| What the exercise asks |
In the records below, find the line that contains "En av de viktigaste" and the line that contains "nya kontakter med". Set down exactly those lines and every line between them, and nothing more.
(Records for this task)
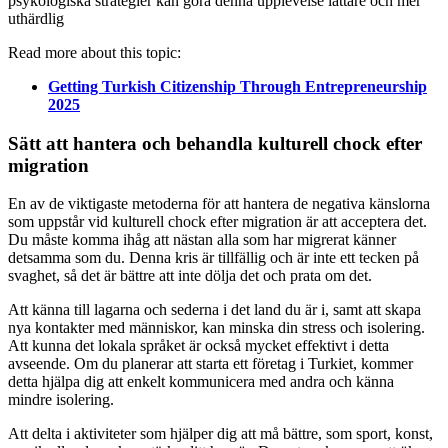
psykologiska strategier kan göra denna upplevelse lättare och mer
uthärdlig
Read more about this topic:
Getting Turkish Citizenship Through Entrepreneurship
2025
Sätt att hantera och behandla kulturell chock efter
migration
En av de viktigaste metoderna för att hantera de negativa känslorna
som uppstår vid kulturell chock efter migration är att acceptera det.
Du måste komma ihåg att nästan alla som har migrerat känner
detsamma som du. Denna kris är tillfällig och är inte ett tecken på
svaghet, så det är bättre att inte dölja det och prata om det.
Att känna till lagarna och sederna i det land du är i, samt att skapa
nya kontakter med människor, kan minska din stress och isolering.
Att kunna det lokala språket är också mycket effektivt i detta
avseende. Om du planerar att starta ett företag i Turkiet, kommer
detta hjälpa dig att enkelt kommunicera med andra och känna
mindre isolering.
Att delta i aktiviteter som hjälper dig att må bättre, som sport, konst,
(End Records for this task)
| Result of this task |
En av de viktigaste metoderna för att hantera de negativa känslorna
som uppstår vid kulturell chock efter migration är att acceptera det.
Du måste komma ihåg att nästan alla som har migrerat känner
detsamma som du. Denna kris är tillfällig och är inte ett tecken på
svaghet, så det är bättre att inte dölja det och prata om det.
Att känna till lagarna och sederna i det land du är i, samt att skapa
nya kontakter med människor, kan minska din stress och isolering.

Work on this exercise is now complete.